Sanji looks at him. “I said he has terrible decision making skills.”
“So that’s a yes, I take it.” 
Sanji shrugs. “My family’s dead, my mother in law is dead, and my wife shot me in the forehead. Your reindeer pulled the bullet out of my brain.” 
“Gross.” 
“He thinks I need therapy.” 
“Probably.”
Zoro doesn’t trust a lot of people. He thinks probably someone should figure out why this guy’s wife shot him. But he’s also the one who dragged the sad sack out of his tower room. And he thinks there’s something hot about a man who won’t stop bleeding. So. 

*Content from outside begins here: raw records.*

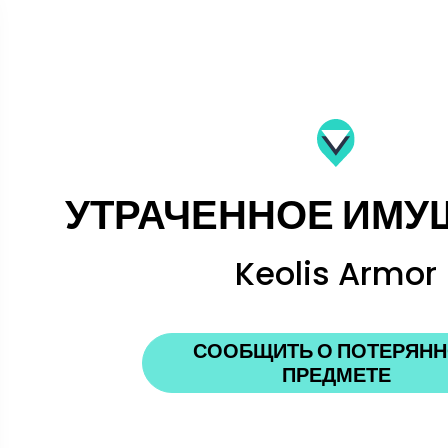
УТРАЧЕННОЕ ИМУ
Keolis Armor
СООБЩИТЬ О ПОТЕРЯН
ПРЕДМЕТЕ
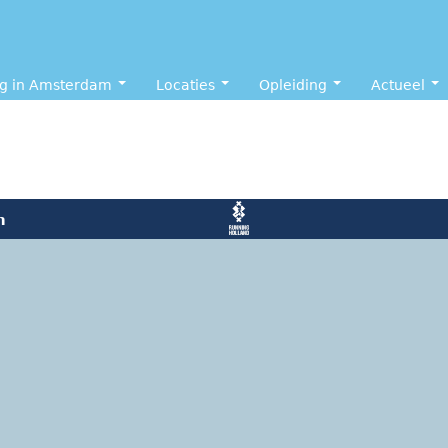
ng in Amsterdam
Locaties
Opleiding
Actueel
n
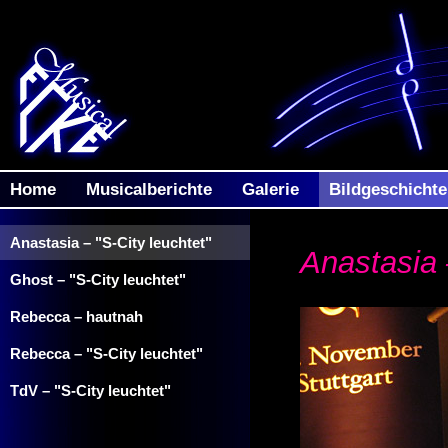
Home
Musicalberichte
Galerie
Bildgeschicht
Anastasia – "S-City leuchtet"
Anastasia 
Ghost – "S-City leuchtet"
Rebecca – hautnah
Rebecca – "S-City leuchtet"
TdV – "S-City leuchtet"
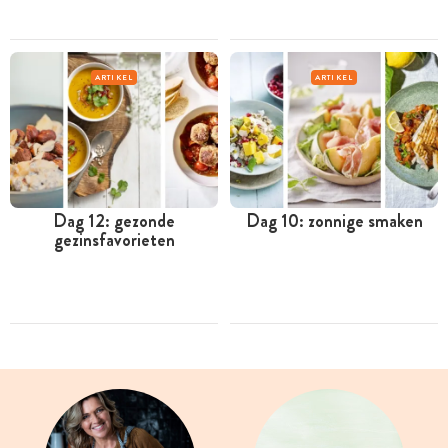
ARTIKEL
ARTIKEL
Dag 12: gezonde
Dag 10: zonnige smaken
gezinsfavorieten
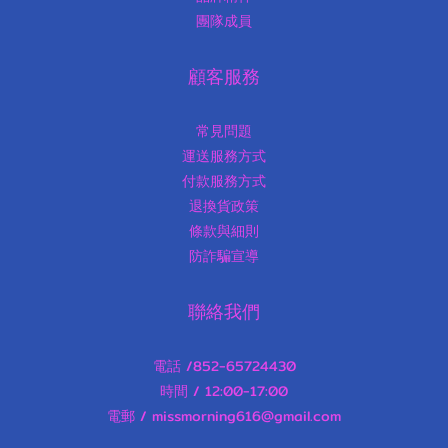
團隊成員
顧客服務
常見問題
運送服務方式
付款服務方式
退換貨政策
條款與細則
防詐騙宣導
聯絡我們
電話 /852-65724430
時間 / 12:00-17:00
電郵 / missmorning616@gmail.com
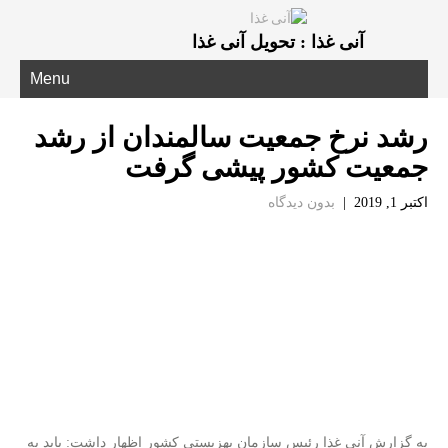
آنی غذا : تحویل آنی غذا
Menu
رشد نرخ جمعیت سالمندان از رشد
جمعیت كشور پیشی گرفت
اکتبر 1, 2019
|
بدون دیدگاه
به گزارش آنی غذا رئیس سازمان بهزیستی كشور اظهار داشت: باید به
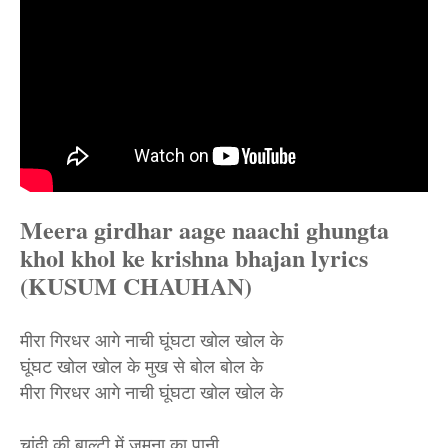
Meera girdhar aage naachi ghungta
khol khol ke krishna bhajan lyrics
(KUSUM CHAUHAN)
मीरा गिरधर आगे नाची घूंघटा खोल खोल के
घूंघट खोल खोल के मुख से बोल बोल के
मीरा गिरधर आगे नाची घूंघटा खोल खोल के
चांदी की बाल्टी में जमुना का पानी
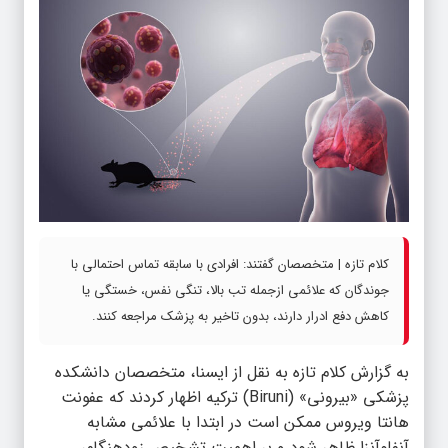
کلام تازه | متخصصان گفتند: افرادی با سابقه تماس احتمالی با
جوندگان که علائمی ازجمله تب بالا، تنگی نفس، خستگی یا
کاهش دفع ادرار دارند، بدون تاخیر به پزشک مراجعه کنند.
به گزارش
کلام تازه
به نقل از ایسنا، متخصصان دانشکده
پزشکی «بیرونی» (Biruni) ترکیه اظهار کردند که عفونت
هانتا ویروس ممکن است در ابتدا با علائمی مشابه
آنفلوآنزا ظاهر شود و بر اهمیت تشخیص زودهنگام،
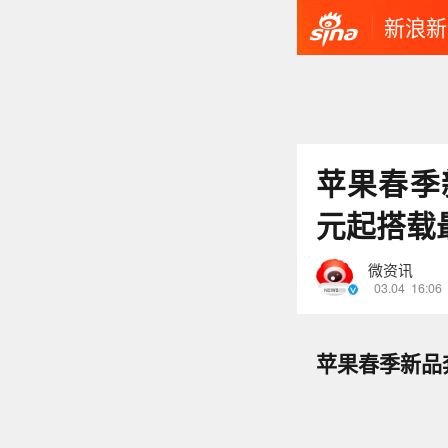
新浪新
苹果春季
元起搭载
微资讯
03.04
16:06
苹果春季新品奔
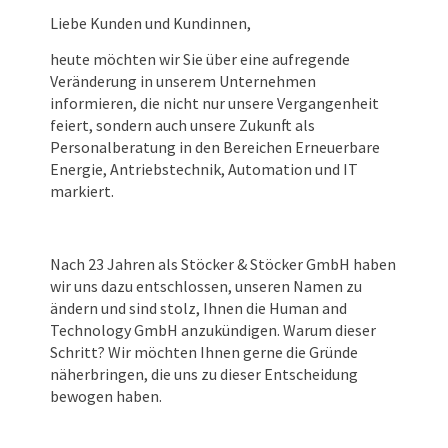
Liebe Kunden und Kundinnen,
heute möchten wir Sie über eine aufregende
Veränderung in unserem Unternehmen
informieren, die nicht nur unsere Vergangenheit
feiert, sondern auch unsere Zukunft als
Personalberatung in den Bereichen Erneuerbare
Energie, Antriebstechnik, Automation und IT
markiert.
Nach 23 Jahren als Stöcker & Stöcker GmbH haben
wir uns dazu entschlossen, unseren Namen zu
ändern und sind stolz, Ihnen die Human and
Technology GmbH anzukündigen. Warum dieser
Schritt? Wir möchten Ihnen gerne die Gründe
näherbringen, die uns zu dieser Entscheidung
bewogen haben.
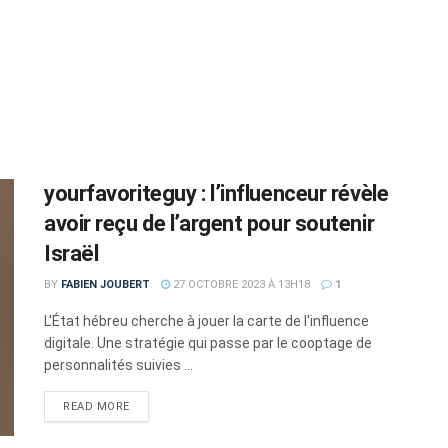
yourfavoriteguy : l’influenceur révèle
avoir reçu de l’argent pour soutenir
Israël
BY
FABIEN JOUBERT
27 OCTOBRE 2023 À 13H18
1
L'État hébreu cherche à jouer la carte de l'influence
digitale. Une stratégie qui passe par le cooptage de
personnalités suivies ...
DETAILS
READ MORE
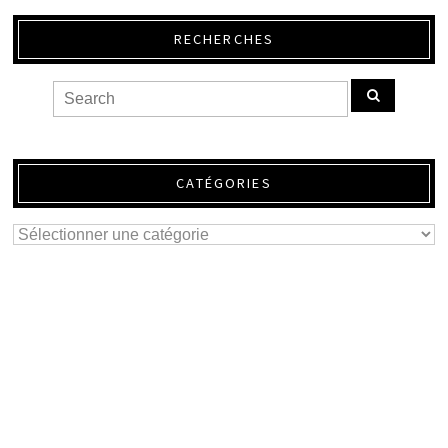
RECHERCHES
CATÉGORIES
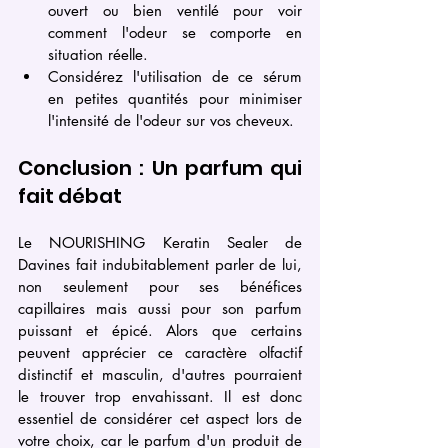
ouvert ou bien ventilé pour voir 
comment l'odeur se comporte en 
situation réelle.
Considérez l'utilisation de ce sérum 
en petites quantités pour minimiser 
l'intensité de l'odeur sur vos cheveux.
Conclusion : Un parfum qui 
fait débat
Le NOURISHING Keratin Sealer de 
Davines fait indubitablement parler de lui, 
non seulement pour ses bénéfices 
capillaires mais aussi pour son parfum 
puissant et épicé. Alors que certains 
peuvent apprécier ce caractère olfactif 
distinctif et masculin, d'autres pourraient 
le trouver trop envahissant. Il est donc 
essentiel de considérer cet aspect lors de 
votre choix, car le parfum d'un produit de 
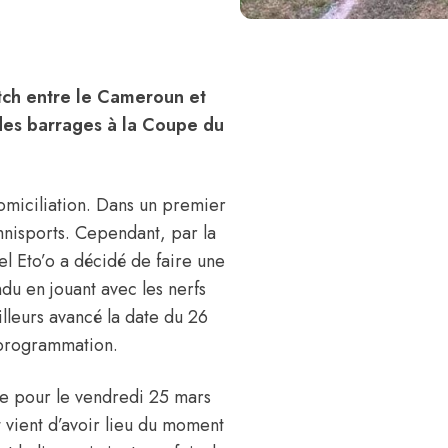
match entre le Cameroun et
des barrages à la Coupe du
miciliation. Dans un premier
mnisports. Cependant, par la
l Eto’o a décidé de faire une
du en jouant avec les nerfs
illeurs avancé la date du 26
 programmation.
xée pour le vendredi 25 mars
vient d’avoir lieu du moment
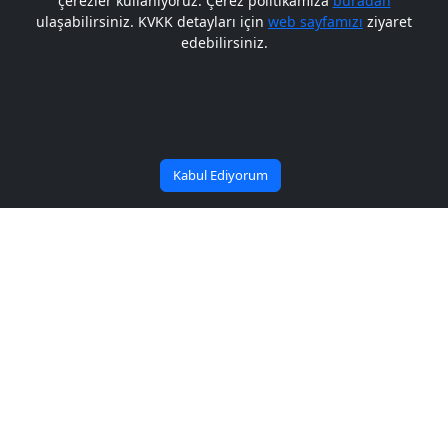
çerezler kullanıyoruz. Çerez politikamıza
buradan
Gelecek BARÜ'de
ulaşabilirsiniz. KVKK detayları için
web sayfamızı
ziyaret
edebilirsiniz.
Bana Soru Sor | Ask Me
Başlıyor
Kabul Ediyorum
BARÜ’lü öğrencilerden
uluslararası güreş
şampiyonalarında önemli
başarı
Yayın Tarihi: 14/10/2025
Paylaş:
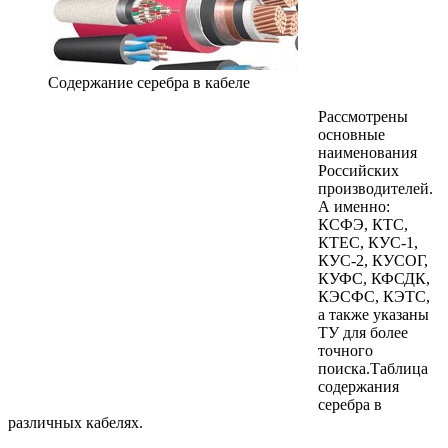
Содержание серебра в кабеле
Рассмотрены
основные
наименования
Российских
производителей.
А именно:
КСФЭ, КТС,
КТЕС, КУС-1,
КУС-2, КУСОГ,
КУФС, КФСДК,
КЭСФС, КЭТС,
а также указаны
ТУ для более
точного
поиска.Таблица
содержания
серебра в
различных кабелях.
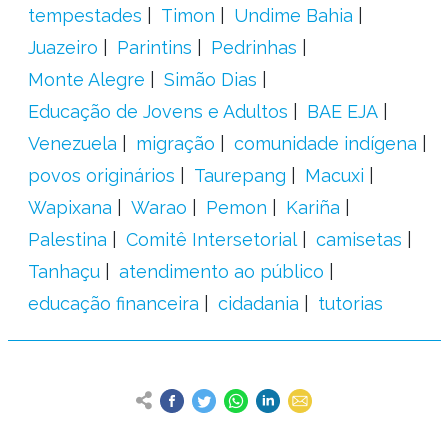
tempestades
Timon
Undime Bahia
Juazeiro
Parintins
Pedrinhas
Monte Alegre
Simão Dias
Educação de Jovens e Adultos
BAE EJA
Venezuela
migração
comunidade indígena
povos originários
Taurepang
Macuxi
Wapixana
Warao
Pemon
Kariña
Palestina
Comitê Intersetorial
camisetas
Tanhaçu
atendimento ao público
educação financeira
cidadania
tutorias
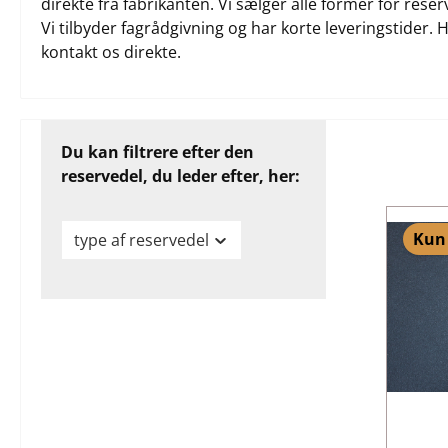
direkte fra fabrikanten. Vi sælger alle former for rese
Vi tilbyder fagrådgivning og har korte leveringstider. H
kontakt os direkte.
Du kan filtrere efter den
reservedel, du leder efter, her:
Kun 
type af reservedel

“You can cook more than sweets, right?”
“I was a sous chef. Once.” 
“Good enough for me.”
He sticks a little close to Sanji during the rest of their stay on Whole Cake. Just to make sure he’s not about turn tail. And also because he’s Zoro’s type, even when his forehead does stop bleeding.
And that’s why, when they get onto the Sunny, Zoro’s able to pick up on the small way Sanji’s expression shifts. Relaxes. As he steps on board the ship. 
The small smile that graces his features when they set off from shore. 
The way his eyes light up ever so slightly when he walks into the kitchen.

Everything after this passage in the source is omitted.